What this task involves> Only text is carried over. Reproduce the entries below exactly.
***** Study material
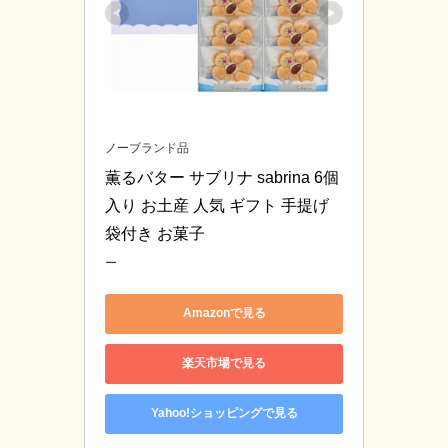
ノーブランド品
薫るバター サブリナ sabrina 6個
入り お土産 人気 ギフト 手提げ
袋付き お菓子
ー
Amazonで見る
楽天市場で見る
Yahoo!ショッピングで見る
**********
Answer to the exercise>
ノーブランド品
薫るバター サブリナ sabrina 6個
入り お土産 人気 ギフト 手提げ
袋付き お菓子
ー
Amazonで見る
楽天市場で見る
Yahoo!ショッピングで見る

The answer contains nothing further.